No matter how much you love any original cast album, the day comes when you cease playing it and put it on a shelf.

When a new recording of that score emerges, you revisit, rediscover and fall in love with the work once again.

You'll have that experience with the recently released Songs for a New World .

It was Jason Robert Brown's 1995 breakout score that Daisy Prince conceived as a revue and directed. This new recording comes from last summer's production at Encores! Off-Center. It's a two-disc set that's eight minutes longer than the original.

More to love!

How could this beloved revue last less than a month off-Broadway? Thanks to the original album, productions have proliferated around the world.

This new recording may refresh your memory and spur you to mount it. That superb score sung by four performers in contemporary clothes in front of an undemanding set makes for an easier-than-usual production.

You undoubtedly have your favorites among the 16 songs. Here are mine.

There's an homage to Bertolt Brecht and Kurt Weill's "Surabaya-Johnny," a cri du coeur from a wife whose husband's almost always literally at sea, making for no real marriage. Brown instead gives us a 17-year-old lass who now realizes that she erred in telling her love-at-first-sight beau "wither-thou-goest" - for she wound up living at the North Pole.

Yes, "Surabaya-Santa" is the lowdown on what it's like to be married to Kris Kringle. Brown paints a more doleful - yet hilarious -- picture from the one that Jerry Herman detailed in his 1996 TV musical Mrs. Santa Claus.

Not as famous as Santa, to be sure, is Betsy Ross, who lives in history as the person whom General George Washington assigned to create the first American flag.

Many historians doubt the story; Brown believes she did make it. In "The Flagmaker, 1775," however, he gives a different motivation: Ross sewed out of nervous energy while worrying about her husband who was out battling the British.

Many songs have insisted that love is better than anything else. Here a woman recalls the man who said he'd give her the "Stars and the Moon" as opposed to riches and creature comforts.

"I'd rather have a yacht," she responds.

When a second man offers those same stars and moon, she quips "I'd rather have champagne."

Well, that's coming down to brass tacks. Even Margo Channing in All About Eve is willing to chuck Broadway fame for life as a housewife. But this woman won't settle for less. You never hear that in love songs, do you?

The woman eventually lands that billionaire and yacht. The only flaw: she doesn't feel for him what she felt for the other men. So we still get the message that love is the answer - only in a roundabout way.

Shoshana Bean, who rose to fame as Broadway's second Elphaba, sings both of those as well as one of the greatest pieces of special material ever written: "Just One Step."

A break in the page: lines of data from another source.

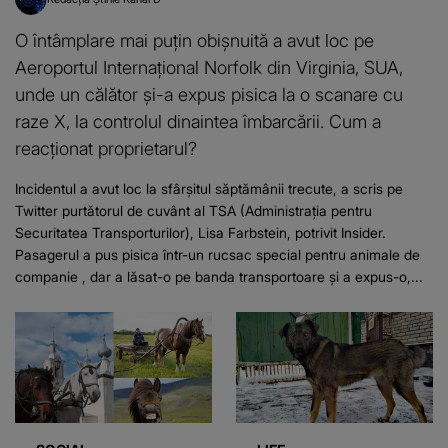
O întâmplare mai puțin obișnuită a avut loc pe
Aeroportul Internațional Norfolk din Virginia, SUA,
unde un călător și-a expus pisica la o scanare cu
raze X, la controlul dinaintea îmbarcării. Cum a
reacționat proprietarul?
Incidentul a avut loc la sfârșitul săptămânii trecute, a scris pe
Twitter purtătorul de cuvânt al TSA (Administraţia pentru
Securitatea Transporturilor), Lisa Farbstein, potrivit Insider.
Pasagerul a pus pisica într-un rucsac special pentru animale de
companie , dar a lăsat-o pe banda transportoare și a expus-o,...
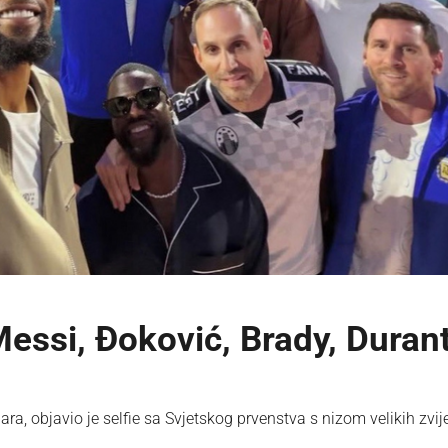
Messi, Đoković, Brady, Durant
ra, objavio je selfie sa Svjetskog prvenstva s nizom velikih zvi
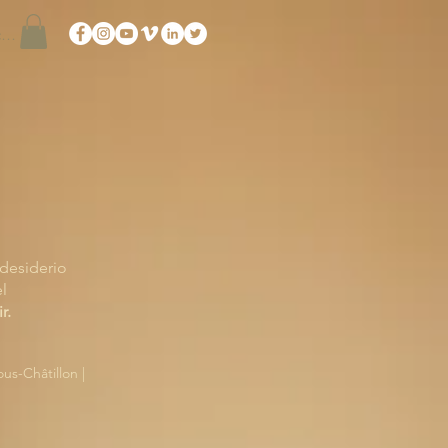
edi
 desiderio
el
r.
ous-Châtillon |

Murray's wife is on the terrace of their Fifth Avenue high-rise ready to jump because life isn't worth living.

Why? Murray won't buy her a fur coat.

She believes she's being reasonable, for she'd asked for a house in Quogue, which he nixed. Thus she feels entitled to a consolation prize.

Murray won't agree.

The woman reveals much more about herself than she'd planned. She's aware that Murray has stopped loving her and that he tells everyone that she's "embarrassing, fat, demanding and controlling."

Then she stops, for she realizes that she'd better not remind Murray of these all-too-true qualities. She next brings up that his mother never liked her, too, before grasping that this isn't a good idea, either.

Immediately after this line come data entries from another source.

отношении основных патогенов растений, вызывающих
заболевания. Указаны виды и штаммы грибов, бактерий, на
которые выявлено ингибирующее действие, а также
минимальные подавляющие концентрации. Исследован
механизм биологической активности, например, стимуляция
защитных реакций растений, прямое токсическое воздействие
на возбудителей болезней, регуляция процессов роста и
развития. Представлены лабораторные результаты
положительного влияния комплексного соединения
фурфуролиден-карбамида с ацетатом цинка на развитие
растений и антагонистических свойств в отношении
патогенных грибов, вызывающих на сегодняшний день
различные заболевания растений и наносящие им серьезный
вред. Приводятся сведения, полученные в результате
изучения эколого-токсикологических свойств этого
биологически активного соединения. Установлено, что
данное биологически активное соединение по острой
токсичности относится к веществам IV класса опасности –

By now, Murray has come to the conclusion that he should have listened to mom.

So all that's left is this dramatic "step" of threatening suicide.

The song not only establishes "Be careful what you wish for" but be careful, period. Brown gives us a surprise ending that may well be the best possible solution.

The revue's penultimate song again shows Brown's unique take on life. People say "I felt like I died and went to heaven," but in "Flying Home," Mykal Kilgore plays a man who's dying and now fully expects to go to heaven.

And you may feel that you went to heaven without dying when you hear the new Songs for a New World.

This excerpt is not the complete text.